What you are asked to do:
Copy the lines below that contain "sunt".

Source information:
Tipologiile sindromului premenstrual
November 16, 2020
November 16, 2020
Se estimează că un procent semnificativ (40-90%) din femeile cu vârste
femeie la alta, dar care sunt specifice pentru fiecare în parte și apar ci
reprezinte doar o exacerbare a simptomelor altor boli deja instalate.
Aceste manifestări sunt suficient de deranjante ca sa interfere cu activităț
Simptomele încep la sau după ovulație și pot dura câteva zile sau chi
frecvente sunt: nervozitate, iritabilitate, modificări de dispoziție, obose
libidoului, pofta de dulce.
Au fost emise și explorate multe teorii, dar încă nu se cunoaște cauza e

Reply:
femeie la alta, dar care sunt specifice pentru fiecare în parte și apar ci
Aceste manifestări sunt suficient de deranjante ca sa interfere cu activităț
frecvente sunt: nervozitate, iritabilitate, modificări de dispoziție, obose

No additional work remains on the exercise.